San Francisco,
TWENTY-TWO years ago, Marshall Applewhite held meetings in Oregon asking people to leave their belongings behind, join him on a trek to the Colorado desert - and prepare for a UFO trip to outer space.
The pilgrimage by him and 25 followers fascinated the United States.
Applewhite, who went on to persuade hundreds of people in California, Colorado, New Mexico, and Oregon to leave their families for his group, was found dead on Wednesday with 38 other suicide victims near San Diego.
His lifestyle was a far cry from his earlier years as a gifted singer and likable music professor in the 1960s who had potential for a career on stage.
Everything seemed to change when he met a nurse, Bonnie Lu Trusdale Nettles, in the early 1970s. She became his companion and preached with him.
He was hospitalised with a heart blockage at the time and suffered a ''near death'' experience, said his 69-year-old sister, Louise Winant.
''One of the nurses there told him that he had a purpose, that God kept him alive,'' said Ms. Winant, of Port Aransas, Texas. ''She sort of talked him into the fact that this was the purpose - to lead these people - and he took it from there.''
Applewhite gave a different account in a 1972 interview, saying he met Ms Nettles when he was visiting a friend in the hospital where she was a nurse. ''When I met her, I felt I had known her forever,'' he said. Ms Nettles added: ''Now we know we have known each other in previous lives.''
Yet another account ap-peared in today's editions of the New York Daily News and New York Post, which said without attribution that Applewhite was a patient in a mental hospital when they met.
As they recruited followers in 1975, they said that sometime within the next 10 years, people from Earth would be taken to another world and a better life. But anyone interested would have to sell their property and discard their personal relationships.
The group's quest made headlines around America. A 1975 Associated Press story on the couple began: ''They speak of death - metamorphosis, resurrection and a greater life in another world.''
But within months of departing from Oregon with immortal expectations, many adherents drifted back.
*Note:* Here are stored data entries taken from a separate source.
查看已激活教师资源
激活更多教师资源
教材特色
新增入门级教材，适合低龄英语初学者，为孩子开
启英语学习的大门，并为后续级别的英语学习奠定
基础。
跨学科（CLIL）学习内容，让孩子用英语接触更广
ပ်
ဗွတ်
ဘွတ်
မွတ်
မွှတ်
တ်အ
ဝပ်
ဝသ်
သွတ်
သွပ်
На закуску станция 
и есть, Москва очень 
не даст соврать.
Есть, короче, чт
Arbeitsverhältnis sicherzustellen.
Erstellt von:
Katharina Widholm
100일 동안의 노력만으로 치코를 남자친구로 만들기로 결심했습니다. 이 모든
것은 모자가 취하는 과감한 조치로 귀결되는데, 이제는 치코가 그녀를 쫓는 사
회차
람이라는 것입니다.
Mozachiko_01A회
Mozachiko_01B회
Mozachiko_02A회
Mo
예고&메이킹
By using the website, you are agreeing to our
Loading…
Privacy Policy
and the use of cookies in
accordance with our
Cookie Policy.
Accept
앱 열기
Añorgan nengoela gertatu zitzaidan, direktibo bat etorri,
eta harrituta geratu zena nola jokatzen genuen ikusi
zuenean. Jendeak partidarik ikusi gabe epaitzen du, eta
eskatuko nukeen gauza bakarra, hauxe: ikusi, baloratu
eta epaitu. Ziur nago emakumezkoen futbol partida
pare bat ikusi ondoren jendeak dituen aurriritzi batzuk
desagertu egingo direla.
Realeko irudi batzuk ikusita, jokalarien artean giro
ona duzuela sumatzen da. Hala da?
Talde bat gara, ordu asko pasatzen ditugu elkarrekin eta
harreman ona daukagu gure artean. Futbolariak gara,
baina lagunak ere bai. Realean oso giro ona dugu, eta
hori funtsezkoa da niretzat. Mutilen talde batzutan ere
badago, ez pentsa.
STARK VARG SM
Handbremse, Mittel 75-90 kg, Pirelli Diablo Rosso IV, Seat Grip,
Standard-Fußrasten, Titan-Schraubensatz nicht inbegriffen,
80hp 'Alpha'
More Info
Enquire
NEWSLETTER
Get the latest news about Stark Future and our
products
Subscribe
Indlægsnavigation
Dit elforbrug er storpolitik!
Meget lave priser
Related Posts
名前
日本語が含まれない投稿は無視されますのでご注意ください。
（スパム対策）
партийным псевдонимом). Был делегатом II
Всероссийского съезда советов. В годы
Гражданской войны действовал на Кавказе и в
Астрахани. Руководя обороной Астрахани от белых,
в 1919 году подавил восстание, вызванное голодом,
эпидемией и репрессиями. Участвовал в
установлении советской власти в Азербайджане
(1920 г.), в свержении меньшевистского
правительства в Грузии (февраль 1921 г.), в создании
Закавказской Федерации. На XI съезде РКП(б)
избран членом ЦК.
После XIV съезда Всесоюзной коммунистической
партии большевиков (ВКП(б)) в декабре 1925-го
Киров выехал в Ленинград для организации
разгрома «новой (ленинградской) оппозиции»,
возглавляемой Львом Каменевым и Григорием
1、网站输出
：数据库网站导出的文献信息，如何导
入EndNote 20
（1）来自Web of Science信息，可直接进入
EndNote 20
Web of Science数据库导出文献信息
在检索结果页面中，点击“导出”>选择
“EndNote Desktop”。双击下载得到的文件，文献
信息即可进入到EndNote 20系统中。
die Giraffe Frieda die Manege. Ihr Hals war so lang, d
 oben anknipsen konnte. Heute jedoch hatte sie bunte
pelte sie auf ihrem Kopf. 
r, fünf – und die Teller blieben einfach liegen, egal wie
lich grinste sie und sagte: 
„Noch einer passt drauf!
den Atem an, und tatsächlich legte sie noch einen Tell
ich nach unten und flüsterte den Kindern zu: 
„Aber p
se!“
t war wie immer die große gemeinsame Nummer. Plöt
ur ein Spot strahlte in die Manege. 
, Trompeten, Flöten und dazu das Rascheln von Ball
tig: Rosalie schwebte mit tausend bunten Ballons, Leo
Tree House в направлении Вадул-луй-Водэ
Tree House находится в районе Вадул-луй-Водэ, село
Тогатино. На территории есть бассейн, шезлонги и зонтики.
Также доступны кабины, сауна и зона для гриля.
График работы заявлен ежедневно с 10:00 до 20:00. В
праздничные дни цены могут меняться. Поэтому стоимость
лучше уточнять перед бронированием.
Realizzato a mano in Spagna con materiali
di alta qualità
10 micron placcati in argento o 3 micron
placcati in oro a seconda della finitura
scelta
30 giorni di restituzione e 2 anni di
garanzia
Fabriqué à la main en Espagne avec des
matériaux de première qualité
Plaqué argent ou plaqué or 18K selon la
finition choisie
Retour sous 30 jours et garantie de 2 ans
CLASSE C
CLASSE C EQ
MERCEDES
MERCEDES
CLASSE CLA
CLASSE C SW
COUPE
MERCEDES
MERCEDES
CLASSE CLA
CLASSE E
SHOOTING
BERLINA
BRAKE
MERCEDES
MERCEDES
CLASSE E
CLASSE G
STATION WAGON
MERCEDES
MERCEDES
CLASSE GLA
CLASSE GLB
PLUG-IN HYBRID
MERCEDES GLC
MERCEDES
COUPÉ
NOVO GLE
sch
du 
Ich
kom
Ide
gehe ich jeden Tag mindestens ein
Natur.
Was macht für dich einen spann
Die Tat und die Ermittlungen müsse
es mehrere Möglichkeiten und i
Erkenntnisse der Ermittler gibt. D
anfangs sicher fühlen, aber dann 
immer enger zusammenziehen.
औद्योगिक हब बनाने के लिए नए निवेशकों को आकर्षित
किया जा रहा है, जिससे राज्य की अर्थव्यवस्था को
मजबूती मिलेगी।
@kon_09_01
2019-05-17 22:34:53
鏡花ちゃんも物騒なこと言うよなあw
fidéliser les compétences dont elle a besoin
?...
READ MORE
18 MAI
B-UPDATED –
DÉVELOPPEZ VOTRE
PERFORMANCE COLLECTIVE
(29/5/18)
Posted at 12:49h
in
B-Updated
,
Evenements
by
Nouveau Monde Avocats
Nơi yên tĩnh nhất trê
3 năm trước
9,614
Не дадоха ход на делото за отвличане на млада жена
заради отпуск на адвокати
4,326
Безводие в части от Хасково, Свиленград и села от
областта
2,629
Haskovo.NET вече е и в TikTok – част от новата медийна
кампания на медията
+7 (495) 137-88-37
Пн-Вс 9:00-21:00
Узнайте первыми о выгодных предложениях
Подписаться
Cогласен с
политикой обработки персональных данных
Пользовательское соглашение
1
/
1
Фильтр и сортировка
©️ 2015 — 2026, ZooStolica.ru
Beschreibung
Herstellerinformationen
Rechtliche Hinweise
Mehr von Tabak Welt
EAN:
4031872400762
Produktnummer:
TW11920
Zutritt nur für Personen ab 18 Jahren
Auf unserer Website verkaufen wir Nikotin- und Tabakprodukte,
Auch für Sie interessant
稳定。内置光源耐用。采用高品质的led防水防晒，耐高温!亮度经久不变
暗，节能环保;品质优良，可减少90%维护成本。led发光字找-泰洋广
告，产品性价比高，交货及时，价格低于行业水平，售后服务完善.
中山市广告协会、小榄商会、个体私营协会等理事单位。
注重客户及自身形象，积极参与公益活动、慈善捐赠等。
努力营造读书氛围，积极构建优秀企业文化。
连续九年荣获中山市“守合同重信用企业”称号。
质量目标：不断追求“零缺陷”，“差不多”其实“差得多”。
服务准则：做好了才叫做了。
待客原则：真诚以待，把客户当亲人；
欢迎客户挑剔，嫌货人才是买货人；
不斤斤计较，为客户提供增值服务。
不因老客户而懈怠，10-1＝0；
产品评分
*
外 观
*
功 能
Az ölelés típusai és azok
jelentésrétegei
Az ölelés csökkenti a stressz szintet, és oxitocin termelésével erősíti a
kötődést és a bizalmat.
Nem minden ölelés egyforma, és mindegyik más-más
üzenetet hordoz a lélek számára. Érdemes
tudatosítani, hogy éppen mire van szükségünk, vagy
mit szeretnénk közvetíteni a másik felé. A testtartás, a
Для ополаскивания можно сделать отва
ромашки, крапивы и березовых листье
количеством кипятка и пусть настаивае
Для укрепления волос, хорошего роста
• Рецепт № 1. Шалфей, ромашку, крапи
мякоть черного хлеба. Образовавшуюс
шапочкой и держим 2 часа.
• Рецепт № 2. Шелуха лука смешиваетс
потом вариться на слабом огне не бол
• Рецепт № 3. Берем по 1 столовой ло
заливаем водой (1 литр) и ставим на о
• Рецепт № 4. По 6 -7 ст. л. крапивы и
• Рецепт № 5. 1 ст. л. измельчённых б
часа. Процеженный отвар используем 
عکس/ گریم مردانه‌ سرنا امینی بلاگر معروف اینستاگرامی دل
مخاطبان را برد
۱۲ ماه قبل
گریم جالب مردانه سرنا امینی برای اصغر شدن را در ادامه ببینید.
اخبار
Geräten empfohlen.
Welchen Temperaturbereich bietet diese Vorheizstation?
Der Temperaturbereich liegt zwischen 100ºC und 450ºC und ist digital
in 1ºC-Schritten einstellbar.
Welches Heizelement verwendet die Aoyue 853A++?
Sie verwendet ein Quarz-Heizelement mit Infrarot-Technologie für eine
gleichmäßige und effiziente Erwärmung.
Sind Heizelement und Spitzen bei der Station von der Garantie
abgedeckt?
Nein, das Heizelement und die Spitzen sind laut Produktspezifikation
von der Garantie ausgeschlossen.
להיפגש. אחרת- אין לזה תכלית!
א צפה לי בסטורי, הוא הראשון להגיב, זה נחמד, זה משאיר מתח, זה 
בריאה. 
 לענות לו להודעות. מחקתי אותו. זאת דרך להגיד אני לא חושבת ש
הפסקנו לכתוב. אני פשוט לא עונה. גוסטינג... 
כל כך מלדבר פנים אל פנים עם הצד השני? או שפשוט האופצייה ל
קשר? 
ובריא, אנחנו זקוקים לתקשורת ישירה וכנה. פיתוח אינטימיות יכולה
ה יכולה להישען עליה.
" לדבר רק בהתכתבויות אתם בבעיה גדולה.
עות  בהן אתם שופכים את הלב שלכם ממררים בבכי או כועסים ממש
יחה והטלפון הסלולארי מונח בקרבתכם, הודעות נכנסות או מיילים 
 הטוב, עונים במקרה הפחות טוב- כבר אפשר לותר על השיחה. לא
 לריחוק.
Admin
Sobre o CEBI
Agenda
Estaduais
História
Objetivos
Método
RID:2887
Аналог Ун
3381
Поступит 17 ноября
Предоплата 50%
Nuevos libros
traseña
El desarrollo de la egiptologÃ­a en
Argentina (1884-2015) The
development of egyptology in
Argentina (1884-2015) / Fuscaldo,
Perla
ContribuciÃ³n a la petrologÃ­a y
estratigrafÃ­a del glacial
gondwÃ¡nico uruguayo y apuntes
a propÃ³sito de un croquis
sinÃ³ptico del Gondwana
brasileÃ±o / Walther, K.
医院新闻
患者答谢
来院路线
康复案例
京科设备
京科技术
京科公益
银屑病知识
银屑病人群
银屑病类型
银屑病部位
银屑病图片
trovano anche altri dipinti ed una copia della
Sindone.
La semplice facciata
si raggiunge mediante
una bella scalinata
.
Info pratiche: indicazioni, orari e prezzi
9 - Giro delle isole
One of them, Robert Rubin, 48, said the group soon ran out of money.
''We went all around the United States,'' he told The Oregonian newspaper. ''We tested the (charitability of the local) churches. We had nothing. We left everything behind, no money, no anything.'' Rubin now works at a store in Waldport, Oregon.
Calling themselves Bo and Peep, the Him and the Her, or the Two, Applewhite and Ms Nettles described life as only a transition to another.
''There were a lot of biblical references to what they did,'' Rubin recalled. ''Something out of Revelations. . . . They said when they did, a few days later they'd be taken off in spaceships.''
Applewhite and Ms Nettles called their expanding group Human Individual Metamorphosis, or HIM. Eventually, media attention and investigations by police forced the group underground. Ms Nettles died in 1985.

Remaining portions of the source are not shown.